Endless Empire

Ein altes druíacchi Sprichwort besagt, wenn du etwas erreichen möchtest, benötigst du nur genügend Energie. In welchem Verhältnis die Druíacchi zu den Kellarite, jenen enigmatischen Meistern der Galaxie standen, ist nicht überliefert. Seien sie nun die klugen Architekten und Konstrukteure, als die sie sich sehen, oder nur schlichte Schmiede und Handwerker, sie verstanden sich jedenfalls ausgezeichnet darauf, die Grundsätze und das Potential der Meister in funktionierende Maschinerie umzusetzen. Das tun sie noch Heute, da die Kellarite samt und sonders verschwunden sind und ihre Galaxis in Chaos und Ruin zurückließen.

Denn bezeichnend für das 'Endless Empire' der Kellarite ist vor allem eins: es endete. Und zwar endete es nicht einfach so, es geschah von einem Moment auf den anderen, galaxisweit und in einem unbeschreiblichen Kataklysmus, der die Galaxis für immer tiefgreifend veränderte.

Einst waren sie der ordnende Einfluß, die eiserne Faust, die alles und jeden zu Frieden und Struktur zwang - naja, Frieden in so weit, wie es den Kellarite gerade in den Plan passte - den außer ihnen wohl nioemals jemand je verstanden hat oder wird.

Die Kellarite beherrschten die Disziplin des Geistes in nie dagewesenen Umfang und sie setzen ihre Überlegenheit skrupellos und ohne jedes Mitgefühl ein. Alles und jeder wurde ihrer Ordnung unterworfen oder gnadenlos isoliert. Wer sich ihnen unterwarf wurde belohnt: mit umfangreichen Zugang zu Wissen und Technologie, welche die Kellarite nie müde wurden als 'final', 'endgültig' und 'allumfassend' darzustellen. Indem sie ihren unterlegenen 'Bonds' Zugriff auf angeblich und anscheinend erschöpfendes Wissen und vollkommene Technologie gewährten, unterbanden sie jegliche unabhjängige Entwicklung jenseits der Pfade, die sie zu beherrschen in der Lage waren. Gleichzeitig verhinderten sie sorgfältig jegliche Forschung und Entwicklung im Bereich des Psi, der geistigen Energie.

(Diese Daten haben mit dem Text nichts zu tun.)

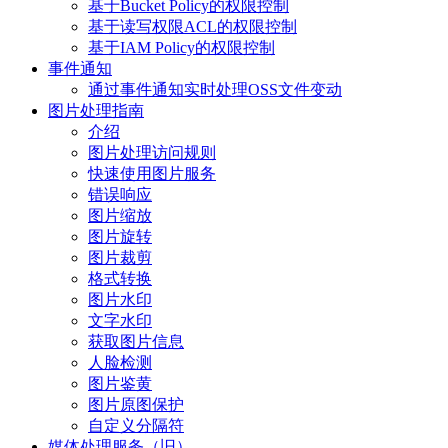
基于Bucket Policy的权限控制
基于读写权限ACL的权限控制
基于IAM Policy的权限控制
事件通知
通过事件通知实时处理OSS文件变动
图片处理指南
介绍
图片处理访问规则
快速使用图片服务
错误响应
图片缩放
图片旋转
图片裁剪
格式转换
图片水印
文字水印
获取图片信息
人脸检测
图片鉴黄
图片原图保护
自定义分隔符
媒体处理服务（旧）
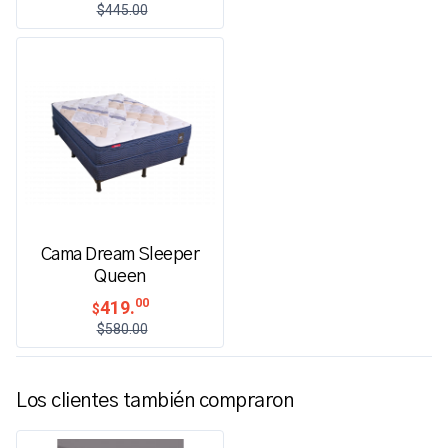
$445.00
Cama Dream Sleeper
Queen
00
419.
$
$580.00
Los clientes también compraron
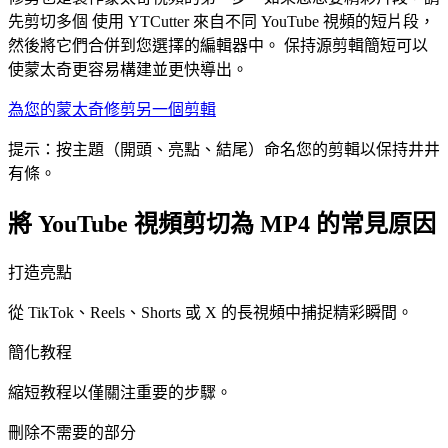
先剪切多個 使用 YTCutter 來自不同 YouTube 視頻的短片段，
然後將它們合併到您選擇的編輯器中。 保持源剪輯簡短可以
使蒙太奇更容易構建並更快導出。
為您的蒙太奇修剪另一個剪輯
提示：按主題（開頭、亮點、結尾）命名您的剪輯以保持井井
有條。
將 YouTube 視頻剪切為 MP4 的常見原因
打造亮點
從 TikTok、Reels、Shorts 或 X 的長視頻中捕捉精彩瞬間。
簡化教程
縮短教程以僅關注重要的步驟。
刪除不需要的部分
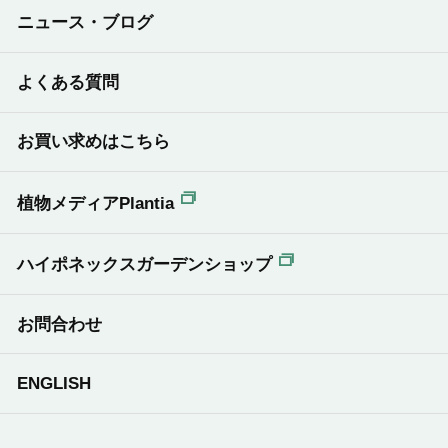
ニュース・ブログ
よくある質問
お買い求めはこちら
植物メディアPlantia
ハイポネックスガーデンショップ
お問合わせ
ENGLISH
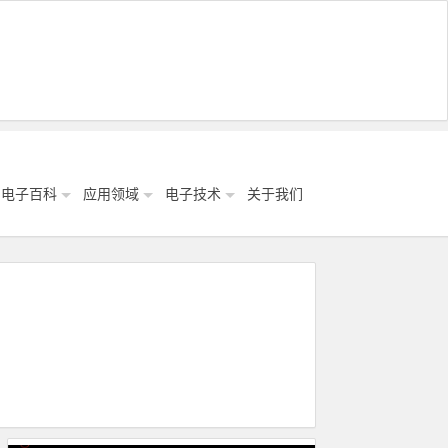
电子百科
应用领域
电子技术
关于我们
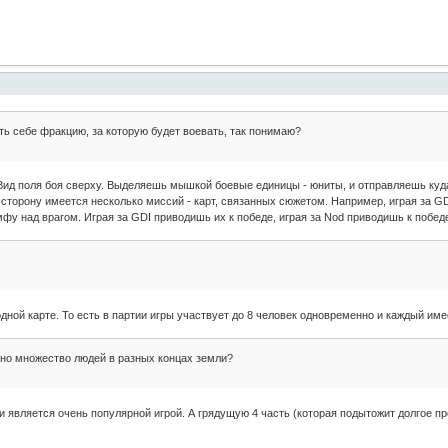
ь себе фракцию, за которую будет воевать, так понимаю?
Вид поля боя сверху. Выделяешь мышкой боевые единицы - юниты, и отправляешь куда
ю сторону имеется несколько миссий - карт, связанных сюжетом. Например, играя за G
мфу над врагом. Играя за GDI приводишь их к победе, играя за Nod приводишь к побед
одной карте. То есть в партии игры участвует до 8 человек одновременно и каждый им
нно множество людей в разных концах земли?
является очень популярной игрой. А грядущую 4 часть (которая подытожит долгое пр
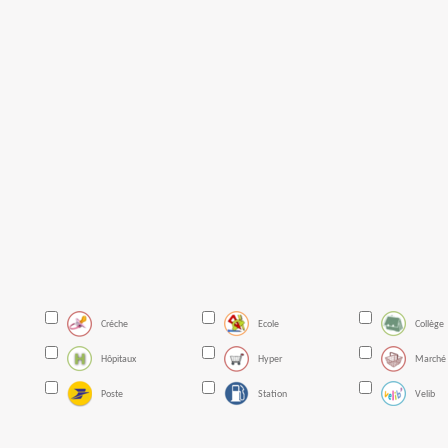
Créche
Ecole
Collège
Hôpitaux
Hyper
Marché
Poste
Station
Velib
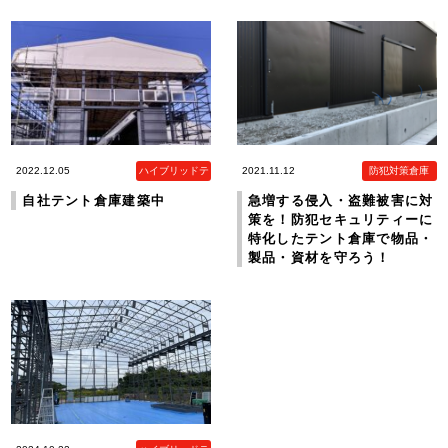
2022.12.05
ハイブリッドテ
2021.11.12
防犯対策倉庫
ント倉庫
自社テント倉庫建築中
急増する侵入・盗難被害に対
策を！防犯セキュリティーに
特化したテント倉庫で物品・
製品・資材を守ろう！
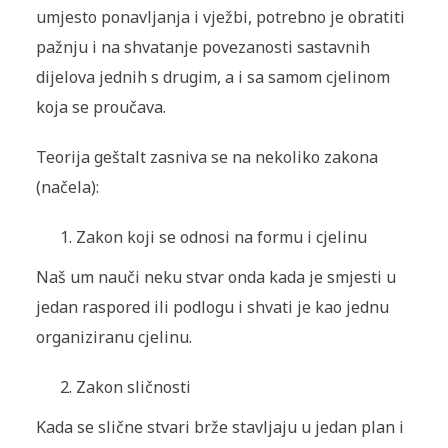
umjesto ponavljanja i vježbi, potrebno je obratiti
pažnju i na shvatanje povezanosti sastavnih
dijelova jednih s drugim, a i sa samom cjelinom
koja se proučava.
Teorija geštalt zasniva se na nekoliko zakona
(načela):
Zakon koji se odnosi na formu i cjelinu
Naš um nauči neku stvar onda kada je smjesti u
jedan raspored ili podlogu i shvati je kao jednu
organiziranu cjelinu.
Zakon sličnosti
Kada se slične stvari brže stavljaju u jedan plan i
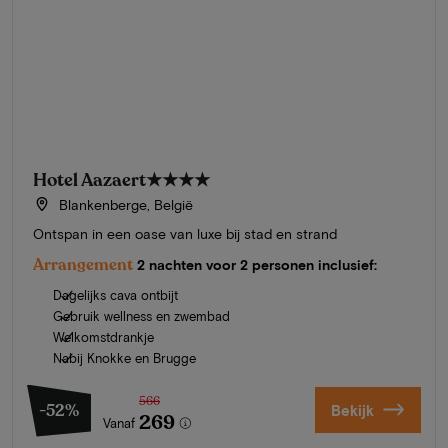
Hotel Aazaert
★★★★
Blankenberge, België
Ontspan in een oase van luxe bij stad en strand
Arrangement
2 nachten voor 2 personen inclusief:
Dagelijks cava ontbijt
Gebruik wellness en zwembad
Welkomstdrankje
Nabij Knokke en Brugge
566
-52%
Bekijk
269
Vanaf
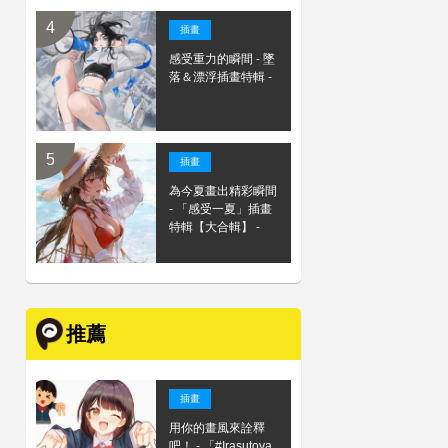
插畫
感受重力的瞬間 - 墜
落＆漂浮插畫特輯 -
插畫
為今夏畫出精彩瞬間
- 「感受一夏」插畫
特輯【大合輯】 -
推薦
插畫
用你的畫風來詮釋
吧！ - 「#Irasutoya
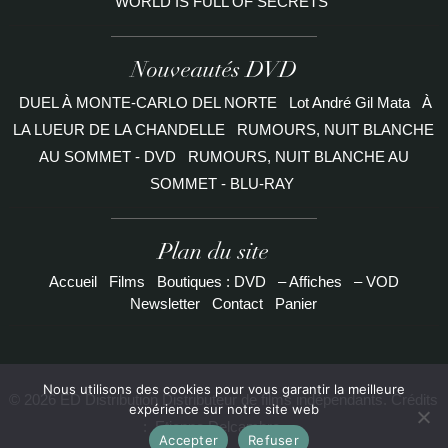
WORLD IS FULL OF SECRETS
Nouveautés DVD
DUEL À MONTE-CARLO DEL NORTE
Lot André Gil Mata
À
LA LUEUR DE LA CHANDELLE
RUMOURS, NUIT BLANCHE
AU SOMMET - DVD
RUMOURS, NUIT BLANCHE AU
SOMMET - BLU-RAY
Plan du site
Accueil
Films
Boutiques : DVD
– Affiches
– VOD
Newsletter
Contact
Panier
Nous utilisons des cookies pour vous garantir la meilleure
© 2026 ED Distribution Distributeur de films indépendants. Crédits
expérience sur notre site web
:
Etienne Delcambre
Accepter
Refuser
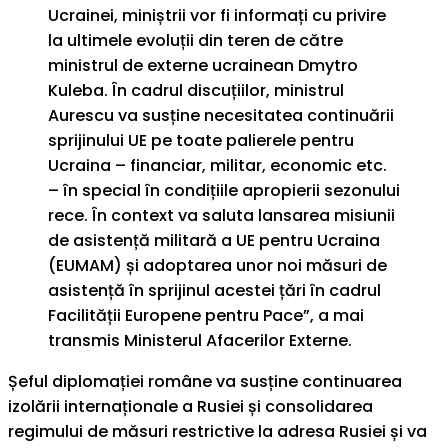
Ucrainei, miniștrii vor fi informați cu privire
la ultimele evoluții din teren de către
ministrul de externe ucrainean Dmytro
Kuleba. În cadrul discuțiilor, ministrul
Aurescu va susține necesitatea continuării
sprijinului UE pe toate palierele pentru
Ucraina – financiar, militar, economic etc.
– în special în condițiile apropierii sezonului
rece. În context va saluta lansarea misiunii
de asistență militară a UE pentru Ucraina
(EUMAM) și adoptarea unor noi măsuri de
asistență în sprijinul acestei țări în cadrul
Facilității Europene pentru Pace”, a mai
transmis Ministerul Afacerilor Externe.
Șeful diplomației române va susține continuarea
izolării internaționale a Rusiei și consolidarea
regimului de măsuri restrictive la adresa Rusiei și va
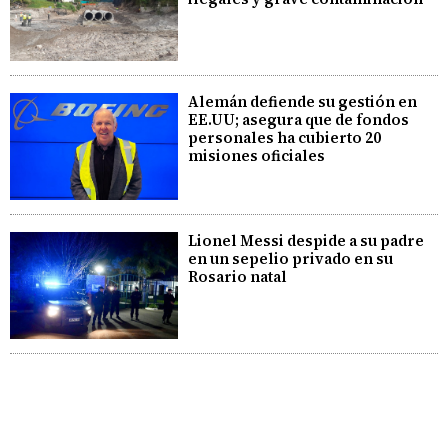
Alemán defiende su gestión en
EE.UU; asegura que de fondos
personales ha cubierto 20
misiones oficiales
Lionel Messi despide a su padre
en un sepelio privado en su
Rosario natal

Jegliches psionische Potential wurde sofort gründlich studiert, analysiert und im Sinne der Kellarite eingesetzt und kontrolliert. Denn, obgleich jede Partei mit psionischer Macht eine nicht tolerierbare Konkurrenz darstellte, so sehr brauchten Kellarite eine wachsende Zahl ihnen höriger, psionisch begabter Untergebene. Mit jedem neuen psionischen Dienervolk stieg ihre eigene Macht, umso mehr, je mächtiger dieser Diener war. Beherrschte eines ihrer Dienervölker kulturell ein schwächeres, steigerte dies dessen Macht, was wiederum jene der Kellarite vergößerte. So schufen die Kellarite ein galaxisweites System komplexer Hierarchien, jenes Endless Empire. Nach dem Willen seiner Herrscher sollte es Bestand haben auf alle Ewigkeit, sogar jenseits der Zeit. Immer trachteten die Kellarite nach zwei Dingen: die Stabilität und Festigkeit ihres Imperiums zu stärken und gleichzeitig seine Macht zu mehren.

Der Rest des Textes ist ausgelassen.